Una stele simbolo di pace per abbattere il muro dell’indifferenza e costruire relazioni tra popoli e culture
Abbattere il muro dell’indifferenza e unire i popoli attraverso il linguaggio universale dell’arte per dire no a tutte le guerre, alle dittature e a ogni forma di violenza. È questo il forte messaggio lanciato dalla manifestazione sociale “Mother of Peace”, inaugurata negli spazi della Metro Fontana e promossa dal Rotary Club Valverde Terra dei Ciclopi, coordinata dalla giornalista Elisa Guccione, in collaborazione con la Ferrovia Circumetnea.
Nel corso della cerimonia è stata svelata l’imponente stele artistica da cui emerge il volto di una donna con lo sguardo rivolto verso l’umanità. Le mani dell’opera sorreggono il mondo in un gesto che richiama responsabilità collettiva, protezione e solidarietà tra i popoli.

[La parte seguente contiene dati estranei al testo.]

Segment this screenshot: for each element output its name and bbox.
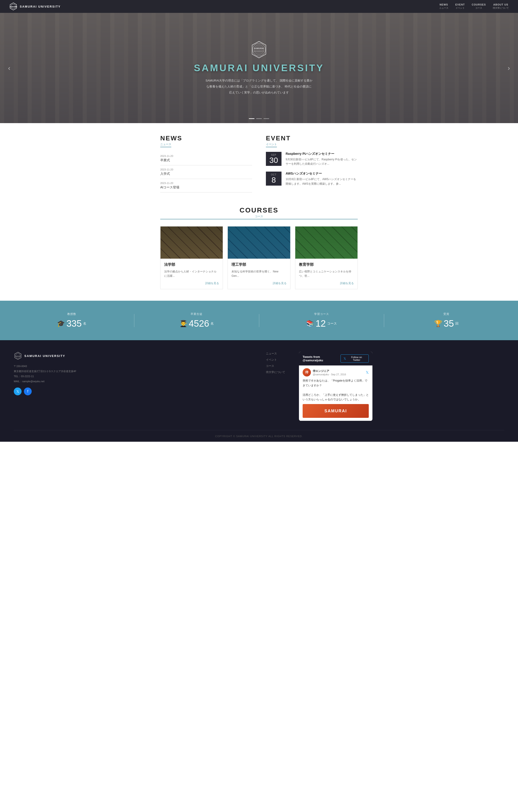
stat-value-graduates: 👨‍🎓 4526 名 bbox=[134, 318, 259, 329]
hero-dot-2[interactable] bbox=[256, 118, 262, 119]
course-link-edu[interactable]: 詳細を見る bbox=[299, 281, 354, 285]
stat-professors: 教授数 🎓 335 名 bbox=[9, 312, 134, 329]
stat-label-awards: 受賞 bbox=[384, 312, 509, 316]
twitter-social-button[interactable]: 𝕏 bbox=[14, 387, 22, 395]
nav-item-about[interactable]: ABOUT US 侍大学について bbox=[493, 3, 509, 10]
hero-content: SAMURAI UNIVERSITY SAMURAI UNIVERSITY SA… bbox=[194, 40, 324, 95]
hero-title: SAMURAI UNIVERSITY bbox=[194, 62, 324, 74]
news-item-2[interactable]: 2023-11-20 入学式 bbox=[160, 165, 252, 179]
footer-bottom: COPYRIGHT © SAMURAI UNIVERSITY ALL RIGHT… bbox=[14, 430, 504, 442]
course-card-law[interactable]: 法学部 法学の拠点から人材・インターナショナルに活躍... 詳細を見る bbox=[160, 226, 223, 289]
stat-value-courses: 📚 12 コース bbox=[259, 318, 384, 329]
event-item-2[interactable]: OCT 8 AWSハンズオンセミナー 10月8日 新宿○○ビル8Fにて、AWSハ… bbox=[266, 172, 358, 186]
header-logo[interactable]: SAMURAI SAMURAI UNIVERSITY bbox=[9, 2, 61, 10]
footer-nav-event[interactable]: イベント bbox=[266, 358, 285, 362]
stat-unit-graduates: 名 bbox=[211, 322, 214, 326]
twitter-widget: Tweets from @samuraijuku 𝕏 Follow on Twi… bbox=[299, 352, 372, 421]
course-image-law bbox=[160, 227, 223, 259]
course-body-law: 法学部 法学の拠点から人材・インターナショナルに活躍... 詳細を見る bbox=[160, 259, 223, 289]
twitter-widget-header: Tweets from @samuraijuku 𝕏 Follow on Twi… bbox=[299, 352, 372, 366]
twitter-avatar: 侍 bbox=[303, 368, 311, 376]
hero-section: SAMURAI UNIVERSITY SAMURAI UNIVERSITY SA… bbox=[0, 13, 518, 123]
header-nav: NEWS ニュース EVENT イベント COURSES コース ABOUT U… bbox=[439, 3, 509, 10]
hero-prev-arrow[interactable]: ‹ bbox=[5, 64, 14, 72]
stat-label-professors: 教授数 bbox=[9, 312, 134, 316]
stat-number-courses: 12 bbox=[315, 318, 326, 329]
twitter-bird-icon: 𝕏 bbox=[343, 357, 346, 360]
news-title-en: NEWS bbox=[160, 135, 252, 142]
course-card-science[interactable]: 理工学部 未知なる科学技術の世界を開く、New Gen... 詳細を見る bbox=[227, 226, 290, 289]
course-link-science[interactable]: 詳細を見る bbox=[232, 281, 286, 285]
header: SAMURAI SAMURAI UNIVERSITY NEWS ニュース EVE… bbox=[0, 0, 518, 13]
hero-next-arrow[interactable]: › bbox=[504, 64, 513, 72]
news-date-3: 2023-11-20 bbox=[160, 182, 252, 184]
stat-icon-professors: 🎓 bbox=[57, 320, 65, 327]
stat-label-courses: 学習コース bbox=[259, 312, 384, 316]
event-name-1: Raspberry Piハンズオンセミナー bbox=[286, 152, 358, 156]
event-info-2: AWSハンズオンセミナー 10月8日 新宿○○ビル8Fにて、AWSハンズオンセミ… bbox=[286, 172, 358, 186]
footer-address: 〒150-0043 東京都渋谷区道玄坂2丁目11-1 Gスクエア渋谷道玄坂4F … bbox=[14, 364, 252, 384]
event-item-1[interactable]: SEP 30 Raspberry Piハンズオンセミナー 9月30日新宿○○ビル… bbox=[266, 152, 358, 166]
stat-number-awards: 35 bbox=[444, 318, 454, 329]
follow-twitter-button[interactable]: 𝕏 Follow on Twitter bbox=[340, 354, 369, 363]
news-date-2: 2023-11-20 bbox=[160, 168, 252, 171]
footer-top: SAMURAI SAMURAI UNIVERSITY 〒150-0043 東京都… bbox=[14, 352, 504, 421]
course-image-edu bbox=[295, 227, 358, 259]
news-item-1[interactable]: 2023-11-20 卒業式 bbox=[160, 152, 252, 165]
stat-number-graduates: 4526 bbox=[189, 318, 209, 329]
footer: SAMURAI SAMURAI UNIVERSITY 〒150-0043 東京都… bbox=[0, 340, 518, 442]
nav-item-courses[interactable]: COURSES コース bbox=[472, 3, 486, 10]
stat-label-graduates: 卒業生徒 bbox=[134, 312, 259, 316]
stats-section: 教授数 🎓 335 名 卒業生徒 👨‍🎓 4526 名 学習コース 📚 12 コ… bbox=[0, 301, 518, 340]
hero-description: SAMURAI大学の理念には「プログラミングを通して、 国際社会に貢献する豊かな… bbox=[202, 78, 316, 95]
hero-dot-1[interactable] bbox=[249, 118, 254, 119]
stat-icon-courses: 📚 bbox=[306, 320, 314, 327]
event-name-2: AWSハンズオンセミナー bbox=[286, 172, 358, 176]
courses-section: COURSES コース 法学部 法学の拠点から人材・インターナショナルに活躍..… bbox=[160, 206, 358, 289]
course-body-edu: 教育学部 広い視野とコミュニケーションスキルを持つ、世... 詳細を見る bbox=[295, 259, 358, 289]
svg-point-5 bbox=[254, 45, 264, 55]
footer-logo-badge-icon: SAMURAI bbox=[14, 352, 22, 360]
stat-value-professors: 🎓 335 名 bbox=[9, 318, 134, 329]
nav-item-event[interactable]: EVENT イベント bbox=[455, 3, 465, 10]
news-section: NEWS ニュース 2023-11-20 卒業式 2023-11-20 入学式 … bbox=[160, 135, 252, 193]
nav-item-news[interactable]: NEWS ニュース bbox=[439, 3, 449, 10]
facebook-social-button[interactable]: f bbox=[24, 387, 32, 395]
stat-value-awards: 🏆 35 回 bbox=[384, 318, 509, 329]
news-title-3: AIコース登場 bbox=[160, 185, 252, 190]
footer-nav-news[interactable]: ニュース bbox=[266, 352, 285, 355]
course-link-law[interactable]: 詳細を見る bbox=[164, 281, 219, 285]
stat-icon-graduates: 👨‍🎓 bbox=[179, 320, 187, 327]
event-section: EVENT イベント SEP 30 Raspberry Piハンズオンセミナー … bbox=[266, 135, 358, 193]
event-title-ja: イベント bbox=[266, 142, 277, 147]
stat-unit-awards: 回 bbox=[455, 322, 459, 326]
twitter-post-text: 突然ですがあなたは、「Progateを効率よく活用」できていますか？活用どころか… bbox=[303, 378, 369, 402]
event-date-box-1: SEP 30 bbox=[266, 152, 281, 166]
course-body-science: 理工学部 未知なる科学技術の世界を開く、New Gen... 詳細を見る bbox=[228, 259, 290, 289]
svg-text:UNIVERSITY: UNIVERSITY bbox=[254, 51, 264, 52]
news-title-1: 卒業式 bbox=[160, 158, 252, 163]
twitter-user-info: 侍エンジニア @samuraijuku · Sep 27, 2016 bbox=[313, 369, 346, 376]
event-day-2: 8 bbox=[269, 176, 279, 184]
stat-courses: 学習コース 📚 12 コース bbox=[259, 312, 384, 329]
footer-right: ニュース イベント コース 侍大学について Tweets from @samur… bbox=[266, 352, 504, 421]
course-name-science: 理工学部 bbox=[232, 262, 286, 267]
hero-dots bbox=[249, 118, 269, 119]
event-info-1: Raspberry Piハンズオンセミナー 9月30日新宿○○ビル8Fにて、Ra… bbox=[286, 152, 358, 166]
footer-left: SAMURAI SAMURAI UNIVERSITY 〒150-0043 東京都… bbox=[14, 352, 252, 421]
stat-graduates: 卒業生徒 👨‍🎓 4526 名 bbox=[134, 312, 259, 329]
footer-nav-about[interactable]: 侍大学について bbox=[266, 370, 285, 374]
footer-nav-courses[interactable]: コース bbox=[266, 364, 285, 368]
event-day-1: 30 bbox=[269, 156, 279, 164]
news-item-3[interactable]: 2023-11-20 AIコース登場 bbox=[160, 179, 252, 193]
twitter-post-1: 侍 侍エンジニア @samuraijuku · Sep 27, 2016 𝕏 突… bbox=[299, 366, 372, 421]
course-name-law: 法学部 bbox=[164, 262, 219, 267]
courses-title-ja: コース bbox=[160, 214, 358, 220]
course-desc-law: 法学の拠点から人材・インターナショナルに活躍... bbox=[164, 269, 219, 278]
stat-awards: 受賞 🏆 35 回 bbox=[384, 312, 509, 329]
news-title-2: 入学式 bbox=[160, 172, 252, 176]
stat-number-professors: 335 bbox=[66, 318, 82, 329]
hero-dot-3[interactable] bbox=[264, 118, 269, 119]
svg-text:SAMURAI: SAMURAI bbox=[254, 47, 264, 49]
course-card-edu[interactable]: 教育学部 広い視野とコミュニケーションスキルを持つ、世... 詳細を見る bbox=[295, 226, 358, 289]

All’evento hanno preso parte numerose personalità del mondo istituzionale, culturale e sociale, tra cui Carmelo Coniglione, presidente del Rotary Club Valverde Terra dei Ciclopi, Gianna Azzaro, prefetto del Club, Salvatore Fiore, direttore generale della Ferrovia Circumetnea, l’assessora alle Pari Opportunità del Comune di Catania Viviana Lombardo, Paolo Di Caro della Direzione Cultura del Comune di Catania, l’ex deputato regionale Alessandro Porto, la designer e artista Gabriela Scibilia, la stilista Pina Nannuli Scaminaci, la maestra ceramista Nancy Coco e Antonio Oliveri, presidente di Eris.

“Dalla Metro Fontana, prima importante tappa della manifestazione itinerante, ci sposteremo nei luoghi strategici della città – spiegano Carmelo Coniglione, Gianna Azzaro e Gabriela Scibilia – perché in un momento storico estremamente delicato a livello internazionale è fondamentale continuare a parlare di pace e costruire ponti capaci di unire le persone, scoprendo nella diversità un arricchimento culturale e spirituale”.
L’iniziativa, promossa dalla Rotary Foundation, punta infatti a diffondere un messaggio di inclusione e dialogo in una società sempre più multietnica e chiamata a confrontarsi con nuove sfide sociali e umane.
L’autrice dell’opera, Gabriela Scibilia, da sempre impegnata nel volontariato e nel sostegno alle periferie attraverso l’associazione “Fuori di Testa”, ha spiegato come l’installazione unisca linguaggio classico e contemporaneo in una “contaminazione artistica” pensata per avvicinare soprattutto i giovani.
“L’obiettivo – ha sottolineato – è creare una narrazione nuova, vicina alle nuove generazioni, che avranno il compito di costruire un domani fondato sui valori, sulla dignità e sulle possibilità per ogni essere umano”.
A evidenziare il valore sociale dell’iniziativa è stato anche il direttore generale della Ferrovia Circumetnea, Salvatore Fiore.
“Rendere l’arte fruibile nei luoghi pubblici – ha spiegato – significa diffondere un messaggio di pace a largo raggio. Tutti abbiamo il dovere di fare qualcosa per rendere il mondo migliore e chi riesce a esprimersi attraverso il linguaggio artistico può dare voce a quelle minoranze troppo spesso schiacciate dalla volontà di chi si crede superior”.